Reducing the risk of hallucinations

  • Choose a model with pretraining and fine-tuning that matches the domain and task you are performing.
  • Provide context in your prompt. Instructing a foundation model to generate text on a subject that is not common in its pretraining data and for which no context has been provided in the prompt increases the likelihood of hallucinations.
  • Specify conservative values for the Min tokens and Max tokens parameters and specify one or more stop sequences. Forcing a response that is longer than a model would naturally produce for a given prompt by specifying a high value for the Min tokens parameter increases the likelihood of hallucinations.
  • To reduce the risk of off-topic hallucination with use cases that don’t require much creativity in the generated output, use greedy decoding or specify conservative values for the temperature, top-p, and top-k parameters with sampling decoding.
  • To reduce repetitive text in the generated output, try increasing the repetition penalty parameter.
  • If you are using greedy decoding and you see repetitive text in the generated output, and if some creativity is acceptable for your use case, use sampling decoding with moderately low values for the temperature, top-p, and top-k parameters.
  • In your prompt, instruct the model what to do in the case it has no confident or high-probability answer. For example, in a question-answering scenario, you could include the instruction: “If the answer is not in the article, say ‘I don’t know.’”

Bias

  • During pretraining, a foundation model learns the statistical probability that certain words follow other words based on how those words appear in the training data. Any bias in the training data will be trained into the model. For example, if the training data more frequently refers to doctors as men and nurses as women, that bias will be reflected in the statistical relationships between those words in the model, and so the model will generate output that more frequently refers to doctors as men and nurses as women. Sometimes, people believe algorithms can be more fair and unbiased than humans because the algorithms are “just using math to reach decisions.” But bias in training data will be reflected in content generated by foundation models trained on that data.

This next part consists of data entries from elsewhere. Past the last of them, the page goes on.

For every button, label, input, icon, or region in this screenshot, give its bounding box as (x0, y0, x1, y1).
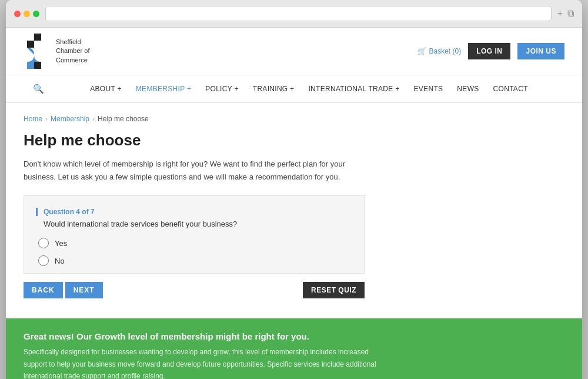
breadcrumb-current: Help me choose (98, 115, 149, 123)
join-button[interactable]: JOIN US (517, 43, 564, 59)
nav-events[interactable]: EVENTS (407, 77, 450, 101)
quiz-buttons: BACK NEXT RESET QUIZ (24, 274, 365, 307)
nav-contact[interactable]: CONTACT (486, 77, 535, 101)
recommendation-banner: Great news! Our Growth level of membersh… (6, 318, 582, 379)
radio-no[interactable] (38, 255, 49, 266)
svg-rect-1 (27, 41, 34, 48)
browser-traffic-lights (14, 11, 39, 17)
breadcrumb-home[interactable]: Home (24, 115, 42, 123)
nav-news[interactable]: NEWS (450, 77, 486, 101)
radio-yes[interactable] (38, 238, 49, 248)
main-content: Home › Membership › Help me choose Help … (6, 103, 582, 307)
breadcrumb: Home › Membership › Help me choose (24, 115, 564, 123)
maximize-button[interactable] (33, 11, 39, 17)
quiz-nav-buttons: BACK NEXT (24, 282, 103, 298)
option-yes: Yes (36, 238, 352, 248)
search-icon[interactable]: 🔍 (24, 75, 54, 102)
nav-international-trade[interactable]: INTERNATIONAL TRADE + (301, 77, 406, 101)
header-top: Sheffield Chamber of Commerce 🛒 Basket (… (6, 28, 582, 75)
svg-rect-2 (34, 62, 41, 69)
nav-training[interactable]: TRAINING + (246, 77, 302, 101)
nav-items: ABOUT + MEMBERSHIP + POLICY + TRAINING +… (54, 77, 564, 101)
close-button[interactable] (14, 11, 21, 17)
label-yes[interactable]: Yes (55, 239, 67, 248)
nav-policy[interactable]: POLICY + (198, 77, 246, 101)
quiz-box: Question 4 of 7 Would international trad… (24, 195, 365, 274)
reset-button[interactable]: RESET QUIZ (303, 282, 365, 298)
page-description: Don't know which level of membership is … (24, 158, 365, 184)
site-navigation: 🔍 ABOUT + MEMBERSHIP + POLICY + TRAINING… (6, 75, 582, 102)
next-button[interactable]: NEXT (65, 282, 103, 298)
logo-icon (24, 34, 50, 69)
header-right: 🛒 Basket (0) LOG IN JOIN US (417, 43, 564, 59)
recommendation-title: Great news! Our Growth level of membersh… (24, 331, 564, 341)
page-content: Sheffield Chamber of Commerce 🛒 Basket (… (6, 28, 582, 379)
question-text: Would international trade services benef… (36, 220, 352, 228)
breadcrumb-membership[interactable]: Membership (51, 115, 89, 123)
browser-chrome: + ⧉ (6, 0, 582, 28)
option-no: No (36, 255, 352, 266)
logo-text: Sheffield Chamber of Commerce (56, 38, 89, 65)
svg-rect-0 (34, 34, 41, 41)
nav-about[interactable]: ABOUT + (83, 77, 129, 101)
browser-actions: + ⧉ (557, 8, 574, 19)
basket-icon: 🛒 (417, 47, 426, 55)
copy-icon[interactable]: ⧉ (567, 8, 574, 19)
address-bar[interactable] (45, 6, 552, 21)
page-title: Help me choose (24, 131, 564, 149)
back-button[interactable]: BACK (24, 282, 63, 298)
site-header: Sheffield Chamber of Commerce 🛒 Basket (… (6, 28, 582, 103)
login-button[interactable]: LOG IN (468, 43, 510, 59)
minimize-button[interactable] (24, 11, 30, 17)
label-no[interactable]: No (55, 257, 65, 265)
new-tab-icon[interactable]: + (557, 8, 563, 19)
basket-link[interactable]: 🛒 Basket (0) (417, 47, 461, 55)
question-label: Question 4 of 7 (36, 208, 352, 216)
recommendation-description: Specifically designed for businesses wan… (24, 346, 388, 379)
nav-membership[interactable]: MEMBERSHIP + (129, 77, 198, 101)
logo-area: Sheffield Chamber of Commerce (24, 34, 89, 69)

Reducing the risk of bias in generated output

It is very difficult to debias output generated by a foundation model pretrained on biased data. However, you might improve results by including content in your prompt to counter bias which might apply to your use case. For example, instead of instructing a model to “list heart attack symptoms” you might instruct the model to “list heart attack symptoms, including symptoms common for men and symptoms common for women.”

Congratulations! We have tested Generative AI with IBM WatsonX.